FC Odra Petřkovice
- Full name: FC ODRA Petřkovice z.s.
- Founded: 1936; 89 years ago
- Ground: Stadion FC Odra Petřkovice, Ostrava
- Capacity: 1,500
- Chairman: Petr Táč
- League: Moravian-Silesian Region, A3B – CANIS I.B group B - 7.tier
- 2024–25: 5th
- Website: www.fcodrapetrkovice.cz
| Home colours |

= FC Odra Petřkovice =

FC Odra Petřkovice is a Czech football club located in the Petřkovice district of Ostrava. It currently plays in the I. B třída Moravskoslezského kraje, which is the seventh tier of Czech football.

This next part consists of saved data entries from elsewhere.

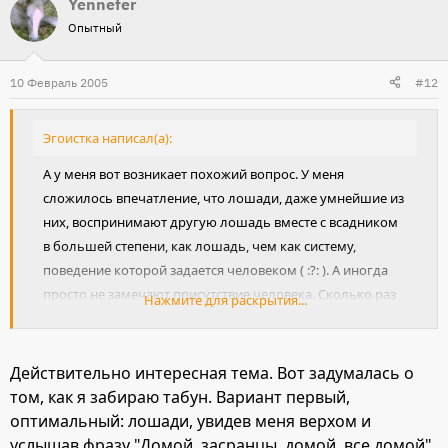
Yennefer
Опытный
10 Февраль 2005
#12
Эгоистка написал(а):
А у меня вот возникает похожий вопрос. У меня
сложилось впечатление, что лошади, даже умнейшие из
них, воспринимают другую лошадь вместе с всадником
в большей степени, как лошадь, чем как систему,
поведение которой задается человеком ( :?: ). А иногда
просто не замечают присутствие человека. Сколько раз
Нажмите для раскрытия...
уже сталкивалась со случаями, когда конь на свободе
пытается общаться с конем под верхом так, как будто на
втором тоже никого нет. И страшно удивляется, услышав
Действительно интересная тема. Вот задумалась о
гневный окрик чужого всадника («откуда??? :shock: »).
том, как я забираю табун. Вариант первый,
Правда, если всадник выставляет перед собой хлыст,
оптимальный: лошади, увидев меня верхом и
некоторая реакция обычно следует. Создать, что ли,
услышав фразу "Домой, засранцы, домой, все домой"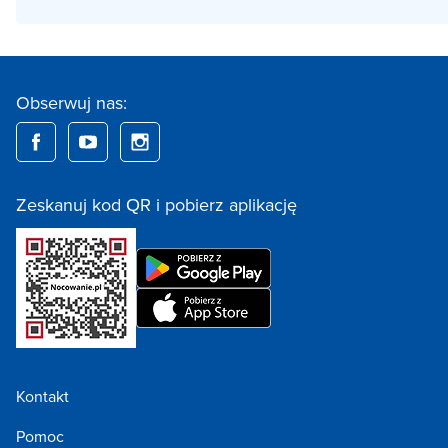
Obserwuj nas:
Zeskanuj kod QR i pobierz aplikację
Kontakt
Pomoc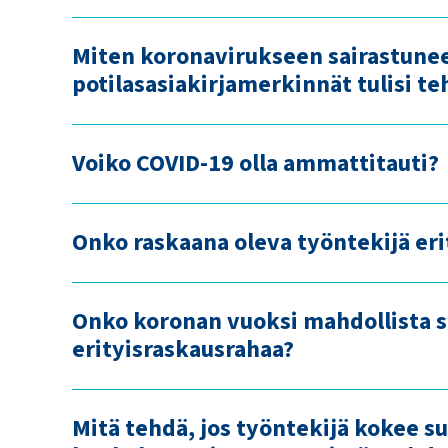
Miten koronavirukseen sairastune
potilasasiakirjamerkinnät tulisi te
Voiko COVID-19 olla ammattitauti?
Onko raskaana oleva työntekijä eri
Onko koronan vuoksi mahdollista 
erityisraskausrahaa?
Mitä tehdä, jos työntekijä kokee 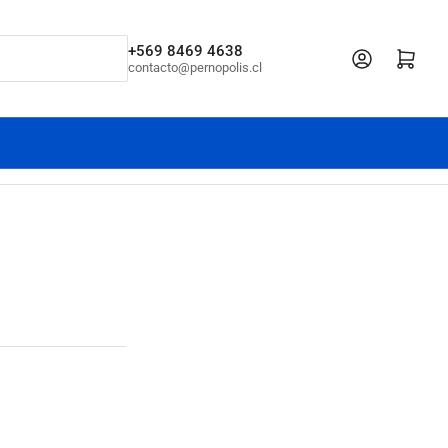
+569 8469 4638
Iniciar sesión
Abrir cesta pe
contacto@pernopolis.cl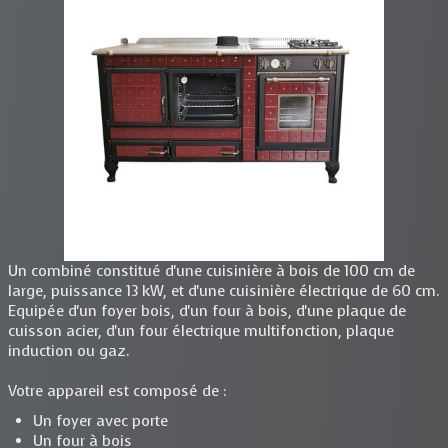
Un combiné constitué d'une cuisinière à bois de 100 cm de
large, puissance 13 kW, et d'une cuisinière électrique de 60 cm.
Equipée d'un foyer bois, d'un four à bois, d'une plaque de
cuisson acier, d'un four électrique multifonction, plaque
induction ou gaz.
Votre appareil est composé de :
Un foyer avec porte
Un four à bois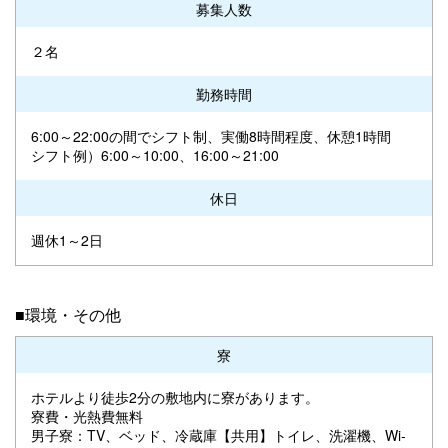
募集人数
２名
勤務時間
6:00～22:00の間でシフト制、実働8時間程度、休憩1時間
シフト例）6:00～10:00、16:00～21:00
休日
週休1～2日
■環境・その他
寮
ホテルより徒歩2分の敷地内に寮があります。
寮費・光熱費無料
男子寮：TV、ベッド、冷蔵庫【共用】トイレ、洗濯機、Wi-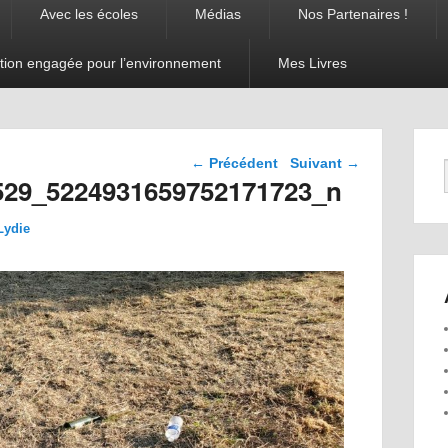
Avec les écoles
Médias
Nos Partenaires !
tion engagée pour l’environnement
Mes Livres
Navigation dans les
← Précédent
Suivant →
images
529_5224931659752171723_n
Lydie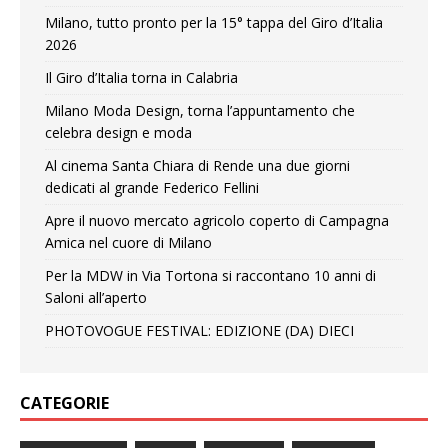
Milano, tutto pronto per la 15° tappa del Giro d’Italia
2026
Il Giro d’Italia torna in Calabria
Milano Moda Design, torna l’appuntamento che
celebra design e moda
Al cinema Santa Chiara di Rende una due giorni
dedicati al grande Federico Fellini
Apre il nuovo mercato agricolo coperto di Campagna
Amica nel cuore di Milano
Per la MDW in Via Tortona si raccontano 10 anni di
Saloni all’aperto
PHOTOVOGUE FESTIVAL: EDIZIONE (DA) DIECI
CATEGORIE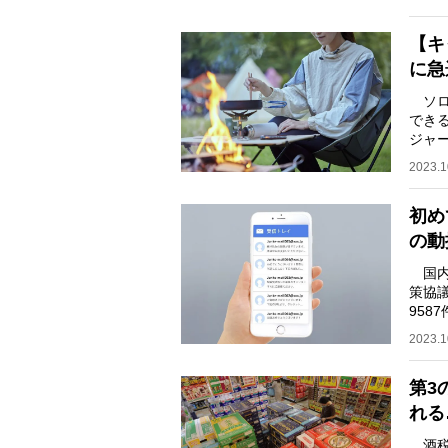
【キ
に急
ソロ
でき
ジャ
ーや
2023.1
初め
の動
国内
策協
958
多（3
2023.1
第3
れる
酒税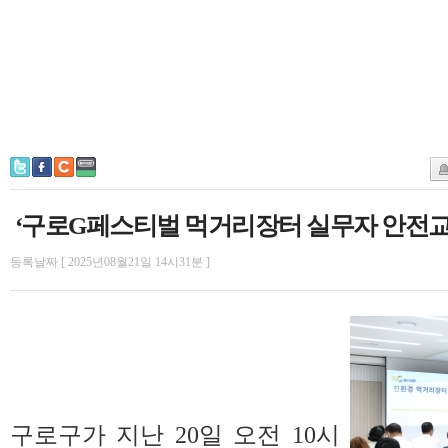
‘구로G페스티벌 먹거리장터 실무자 안전
등록날짜 [ 2025년08월21일 14시31분 ]
구로구가 지난 20일 오전 10시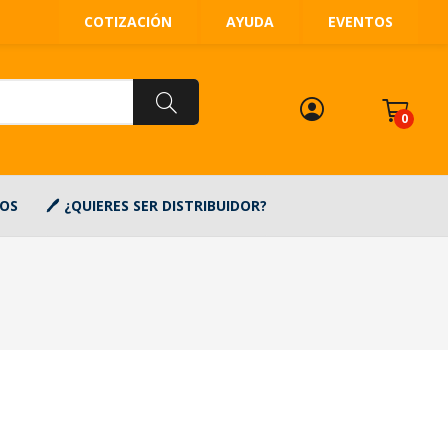
COTIZACIÓN
AYUDA
EVENTOS
0
OS
¿QUIERES SER DISTRIBUIDOR?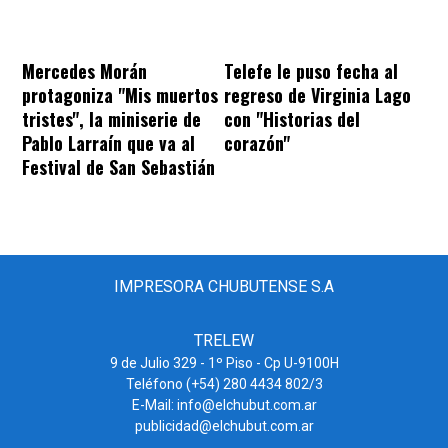
Mercedes Morán
Telefe le puso fecha al
protagoniza "Mis muertos
regreso de Virginia Lago
tristes", la miniserie de
con "Historias del
Pablo Larraín que va al
corazón"
Festival de San Sebastián
IMPRESORA CHUBUTENSE S.A
TRELEW
9 de Julio 329 - 1º Piso - Cp U-9100H
Teléfono (+54) 280 4434 802/3
E-Mail: info@elchubut.com.ar
publicidad@elchubut.com.ar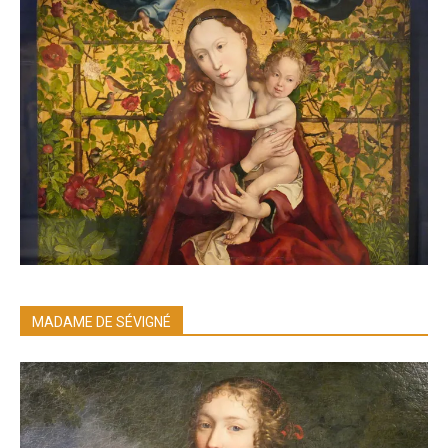
MADAME DE SÉVIGNÉ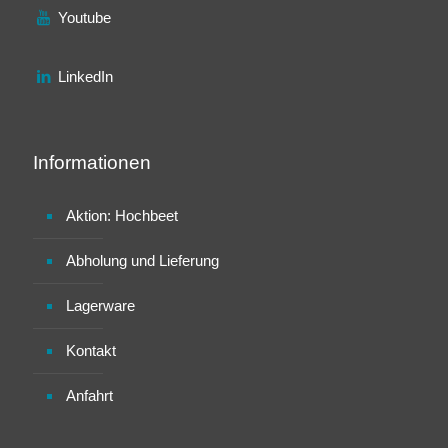
Youtube
LinkedIn
Informationen
Aktion: Hochbeet
Abholung und Lieferung
Lagerware
Kontakt
Anfahrt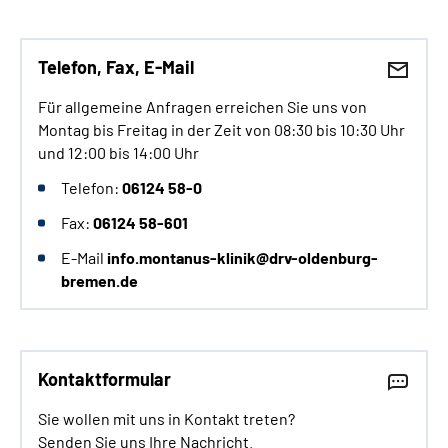
Telefon, Fax, E-Mail
Für allgemeine Anfragen erreichen Sie uns von
Montag bis Freitag in der Zeit von 08:30 bis 10:30 Uhr
und 12:00 bis 14:00 Uhr
Telefon:
06124 58-0
Fax:
06124 58-601
E-Mail
info.montanus-klinik@drv-oldenburg-
bremen.de
Kontaktformular
Sie wollen mit uns in Kontakt treten?
Senden Sie uns Ihre Nachricht.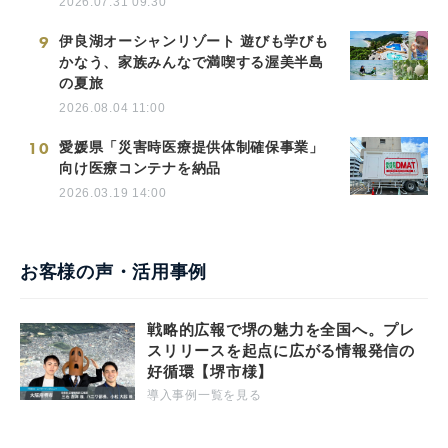
2026.07.31 09:30
9
伊良湖オーシャンリゾート 遊びも学びも
かなう、家族みんなで満喫する渥美半島
の夏旅
2026.08.04 11:00
10
愛媛県「災害時医療提供体制確保事業」
向け医療コンテナを納品
2026.03.19 14:00
お客様の声・活用事例
戦略的広報で堺の魅力を全国へ。プレ
スリリースを起点に広がる情報発信の
好循環【堺市様】
導入事例一覧を見る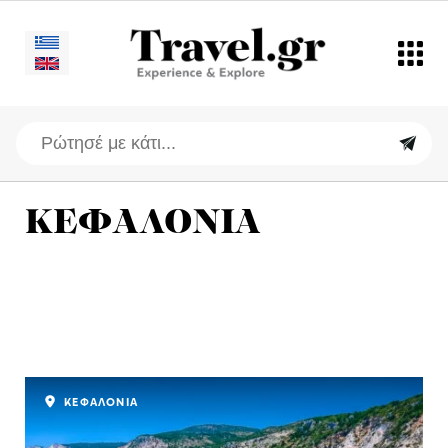
ΚΕΦΑΛΟΝΙΑ
ΚΕΦΑΛΟΝΙΑ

Petřkovice won promotion to the MSFL in 2016, with two games left at the end of the 2016–17 season of the Czech Fourth Division. To mark 80 years of the club's existence, the club played a match against FC Baník Ostrava, winning 1–0 in September 2016.

== Historical names ==

- 1936 – SK Petřkovice (Sportovní klub Petřkovice)
- 1945 – TJ Sokol Petřkovice (Tělovýchovná jednota Sokol Petřkovice)
- 1967 – TJ Vítězný únor Ostrava (Tělovýchovná jednota Vítězný únor Ostrava)
- 1990 – HTJ Odra Ostrava (Hornická tělovýchovná jednota Odra Ostrava)
- 1995 – FC Odra Petřkovice (Football Club Odra Petřkovice)

==Czech Cup==
The team reached the second round of the Czech Cup in 2017–18, defeating FK Bohumín 4–0 in the first round.